Sie laufen zu schneller Musik um einen Kreis Stühle herum. Das
wirkt lustig. Bis die Musik plötzlich stoppt. Dann versucht jeder,
einen freien Stuhl zu ergattern. Doch für einen ist kein Platz. Der
scheidet aus. Vor der nächsten Runde wird ein Stuhl entfernt und die
Verbliebenen müssen erneut um einen freien (Arbeits-)Platz kämpfen.
Was unter den Namen »Reise nach Rom«, »Reise nach Jerusalem« oder »Stuhltanz« als erheiterndes
Kinderspiel bekannt ist, wird hier zu bitterem Ernst. Das wird auch
den Kunden und Passanten klar. Viele unterschreiben Postkarten, auf
denen sie ihre Solidarität mit den Kolleginnen und Kollegen
bekunden.
Kunden sollen Laden beaufsichtigen
Das neue »Geschäftsmodell« der DBH
sieht auch erhebliche Belastungen für die verbleibenden
Beschäftigten vor. So soll über größere Zeitabschnitte nur ein
Angestellter je Filiale eingesetzt werden. »Nach Aussage der
Geschäftsführung sollen sie bei Pausen oder Toilettengang einen
vertrauensvollen Kunden suchen, der in dieser Zeit den Laden
beaufsichtigt«, berichtet ver.di.
»Service wird wohl künftig bei
Wohlthat nicht mehr geboten«, teilte die zuständige
ver.di-Gewerkschaftssekretärin Janet Dumann mit. »Stattdessen lässt
man verbleibendes Personal unter unzumutbaren Bedingungen arbeiten
und bezahlt gelernte Buchhändler und auch Aushilfen deutlich
unter Tarif«, so Dumann weiter.
Buchhändler als Billiglöhner
Wie weit das Lohndumping geht, macht
ein Plakat klar, dass auf der verschlossenen Tür der Filiale am
Alexanderplatz prangt: »Stundenlohn früher: 12 Euro - Stundenlohn
jetzt: 6,50 Euro«.
Ver.di fordert, die geltenden
Einzelhandelstarifverträge auch für Wohlthat'sche zu übernehmen.
Daneben soll ein Sozialtarifvertrag »soziale Härten des
Personalabbaus« abfedern, teilte ver.di in einem
Informationsflugblatt mit.
Bisher hatten die Verhandlungen
zwischen Gewerkschaft und Geschäftsleitung in Berlin und Brandenburg
kein Ergebnis.

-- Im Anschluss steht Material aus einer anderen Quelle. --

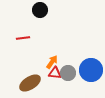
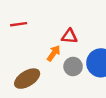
red triangle: (55, 73) -> (69, 36), moved

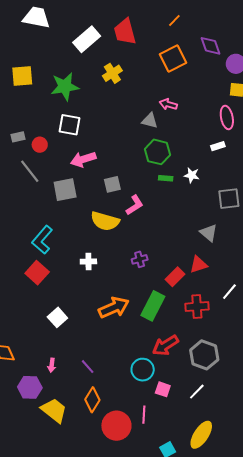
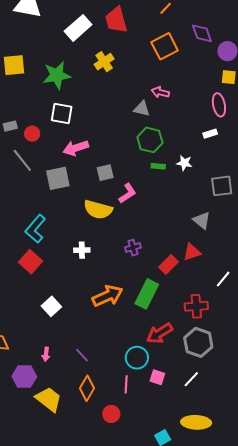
red cross: (197, 307) -> (196, 306), moved
pink line: (144, 415) -> (126, 384), moved
red circle: (116, 426) -> (111, 414), size x0.6
yellow ellipse: (201, 435) -> (196, 422), turned 60

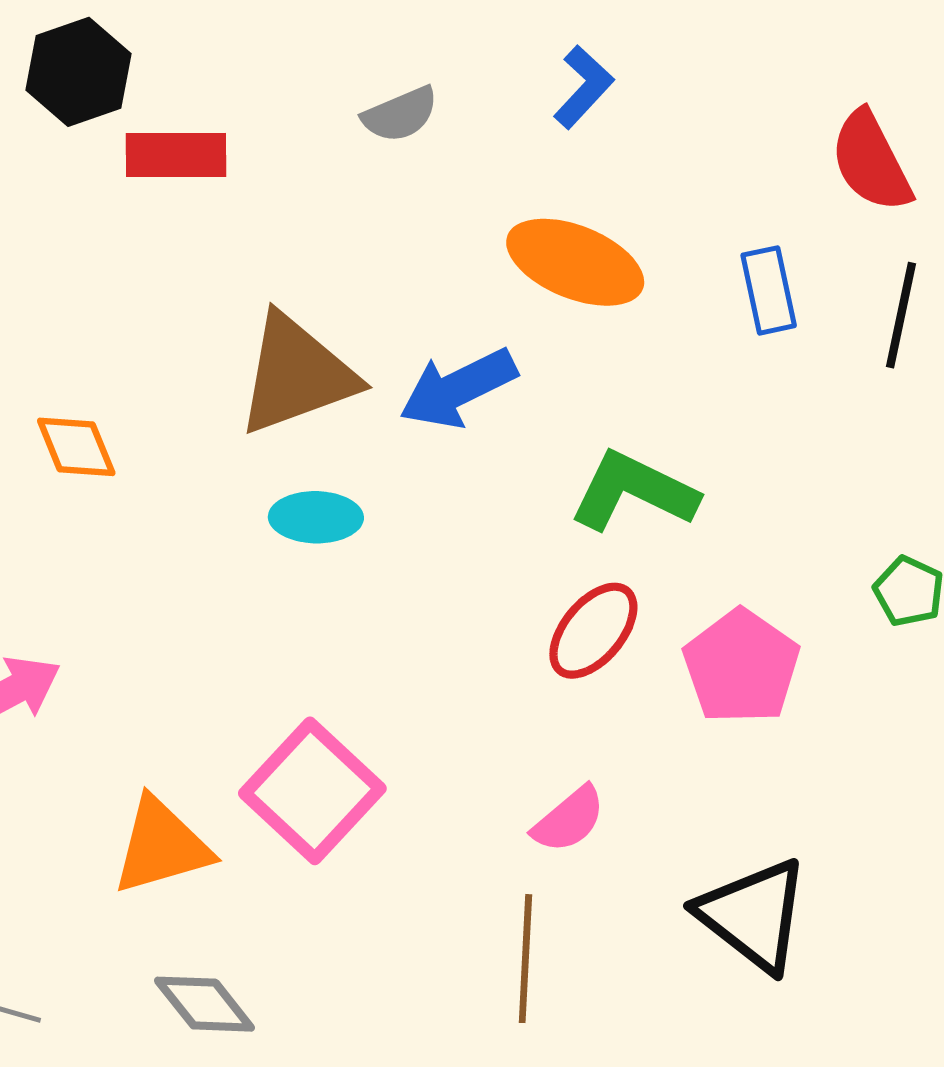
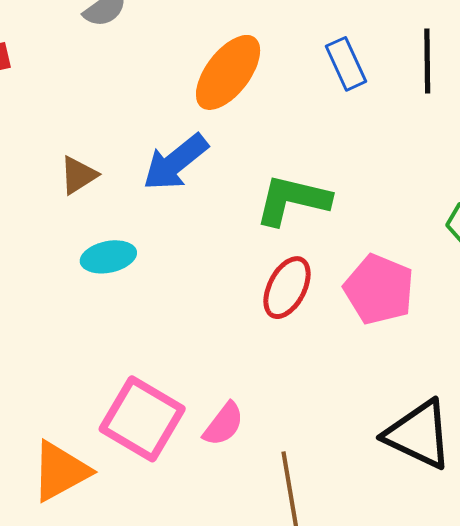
orange ellipse: (575, 262) -> (228, 72), turned -62
brown triangle: (297, 374) -> (78, 175), size x0.5
pink semicircle: (569, 820) -> (224, 424), moved

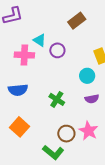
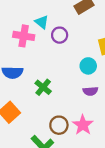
green cross: (57, 99) -> (43, 87), moved

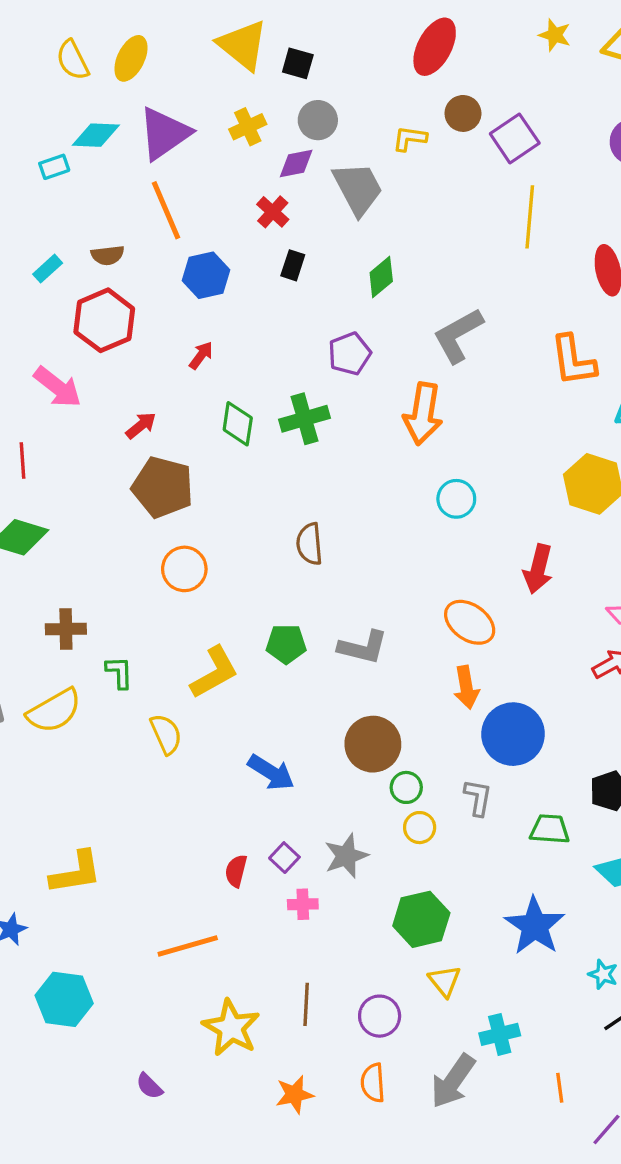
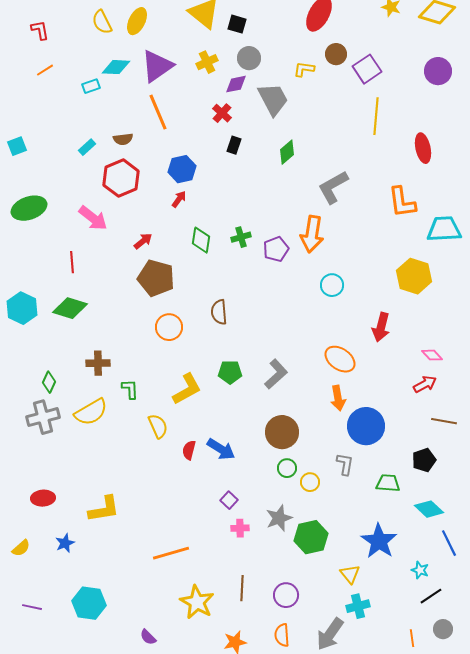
blue hexagon: (206, 275) -> (182, 169), moved
purple pentagon: (350, 354) -> (276, 249), moved
green cross: (304, 419) -> (241, 237), size x0.7
brown semicircle: (309, 544) -> (219, 312), moved
gray L-shape: (363, 647) -> (276, 374), turned -56
green circle: (406, 787) -> (287, 468), moved
gray star: (346, 856) -> (279, 518), moved
red semicircle: (236, 871) -> (189, 450), moved
yellow triangle: (445, 981) -> (350, 574), moved
cyan hexagon: (64, 999) -> (89, 603), moved
orange line: (560, 1088) -> (412, 638), moved

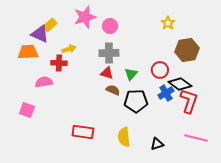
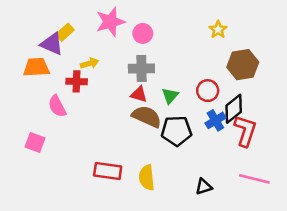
pink semicircle: (44, 82) -> (57, 106), turned -108
black diamond: (180, 84) -> (234, 109), turned -75
brown semicircle: (113, 90) -> (147, 117), size x1.6
yellow semicircle: (124, 137) -> (147, 178), moved

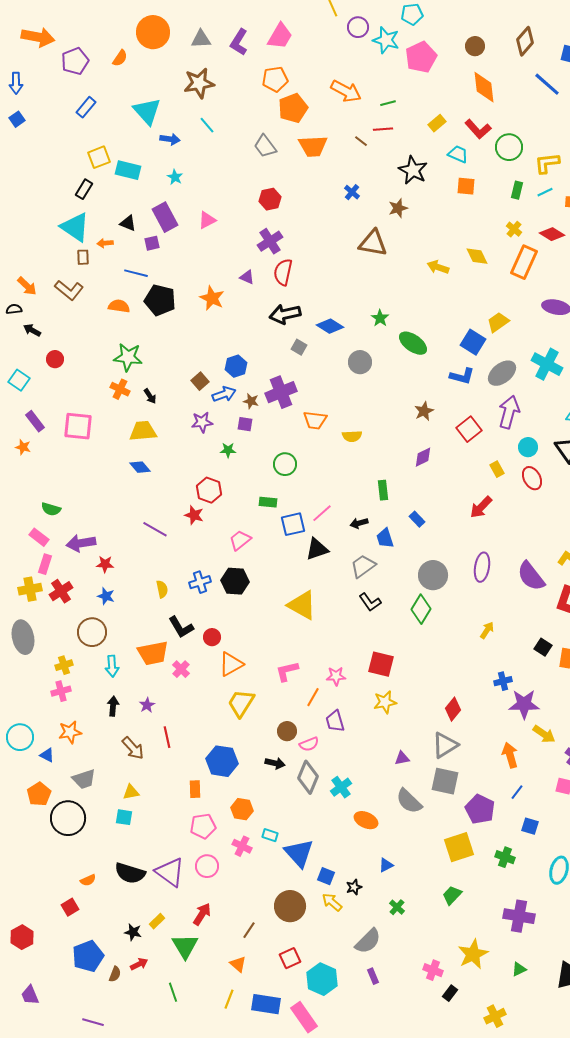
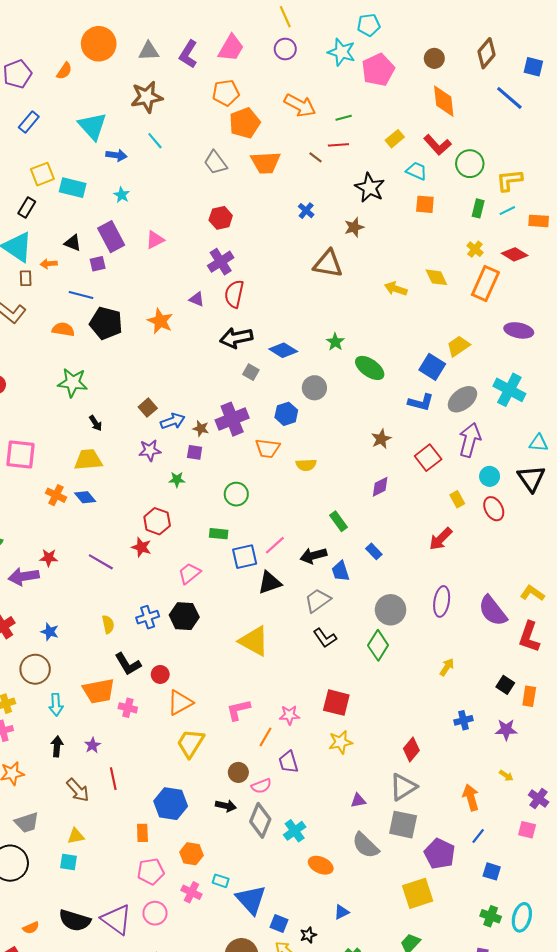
purple circle: (358, 27) -> (285, 49), moved
blue hexagon: (236, 366) -> (286, 414), moved
orange cross: (120, 389) -> (56, 495), moved
green rectangle: (383, 490) -> (338, 521), turned -30
black arrow: (359, 523) -> (313, 556), size x1.4
red star: (105, 564) -> (49, 558), moved
pink cross: (181, 669) -> (128, 708), turned -30
purple star: (524, 704) -> (506, 730), moved, size x0.7
yellow arrow: (544, 734) -> (506, 776), size x0.6
green cross: (505, 857) -> (491, 916), moved

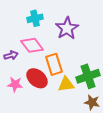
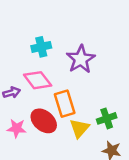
green cross: (88, 76) -> (107, 118), size x0.7
yellow triangle: (66, 84) -> (79, 128), turned -42

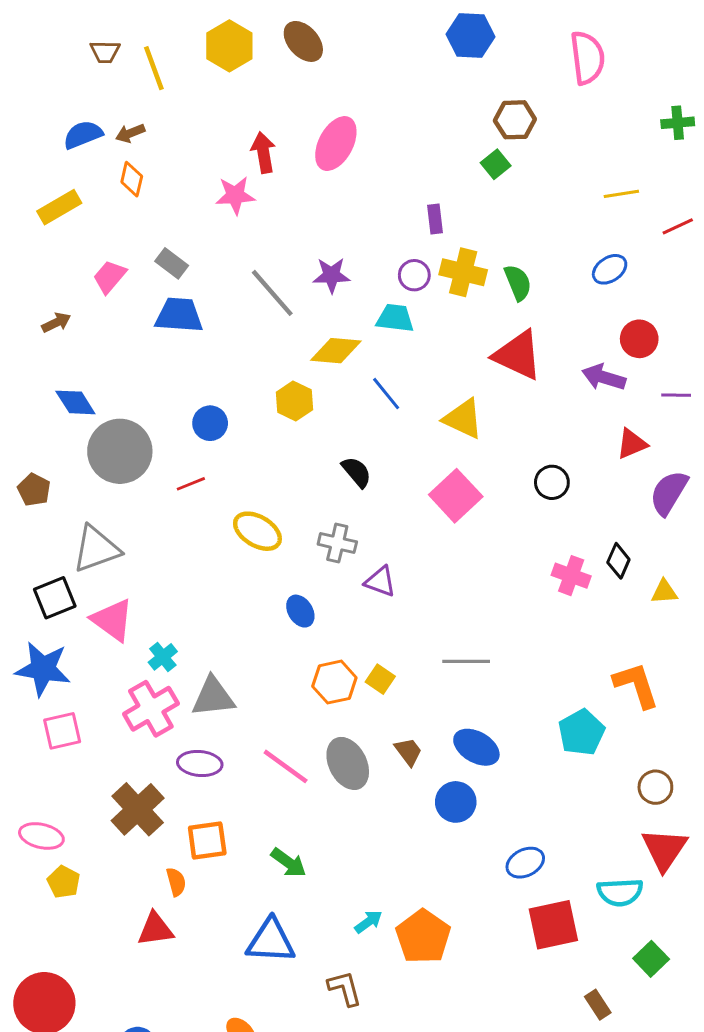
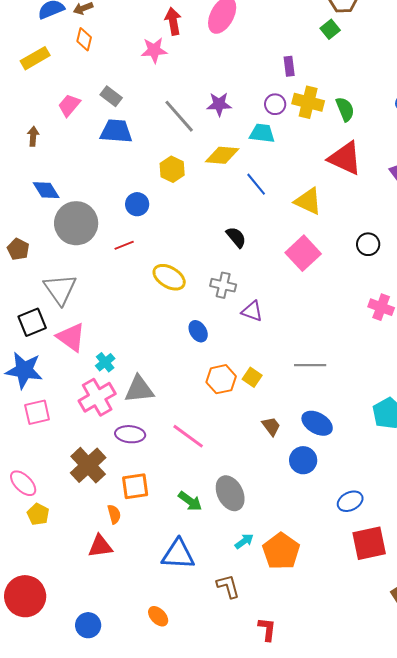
brown arrow: (56, 323) -> (33, 136), turned -60
yellow hexagon: (294, 401) -> (172, 169), moved
gray triangle: (96, 549) -> (60, 289), turned -45
gray ellipse: (348, 763) -> (230, 493), moved
pink ellipse: (41, 836) -> (23, 483), turned 32

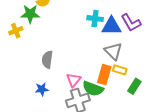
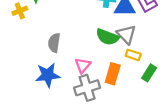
orange rectangle: (104, 75) -> (113, 74), moved
blue star: (42, 89) -> (48, 75), size x1.6
green semicircle: (93, 89) -> (107, 37), moved

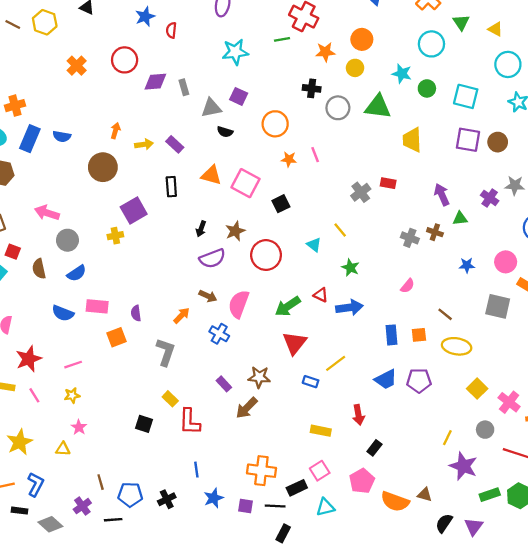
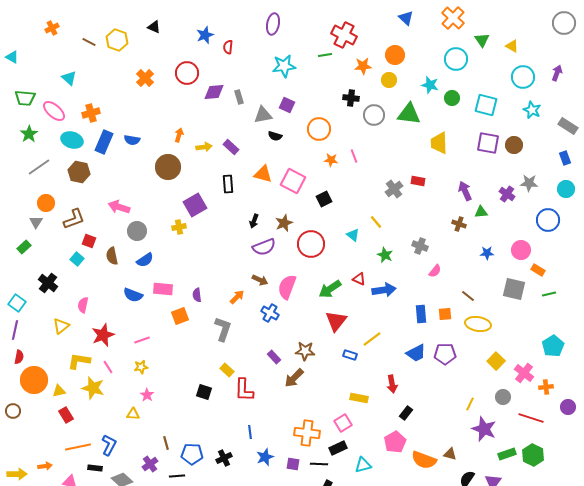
gray cross: (410, 238) -> (420, 246), moved
yellow star: (20, 442) -> (93, 388), moved, turned -30
pink square: (320, 471) -> (343, 423), moved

Ver.di vermutet, dass die Geschäftsleitung versucht,
die Gewerkschaft hinzuhalten.
Deshalb ist es auch nicht beim Streik am 12. Dezember geblieben. Am vergangenen Wochenende
standen die Kolleginnen und Kollegen wieder auf der Straße. Frühestens am 10.
Januar will die Geschäftsleitung weiter verhandeln.